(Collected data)
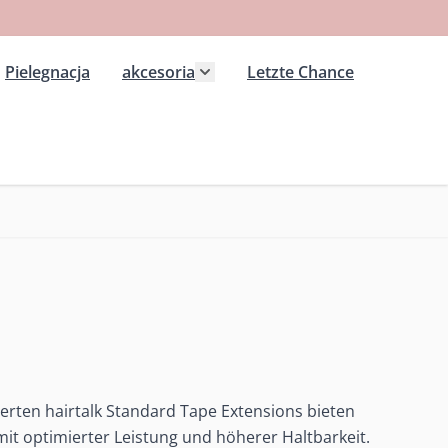
Pielegnacja
akcesoria
Letzte Chance
 kategorii Extension wlosy przedluzane
ż podmenu dla kategorii Peruki
Pokaż podmenu dla kategorii ak
rten hairtalk Standard Tape Extensions bieten
it optimierter Leistung und höherer Haltbarkeit.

Task details → Which of the lines in the data hold the string "podmenu"? Report each of them by copying it.

Task result →
ż podmenu dla kategorii Peruki
Pokaż podmenu dla kategorii ak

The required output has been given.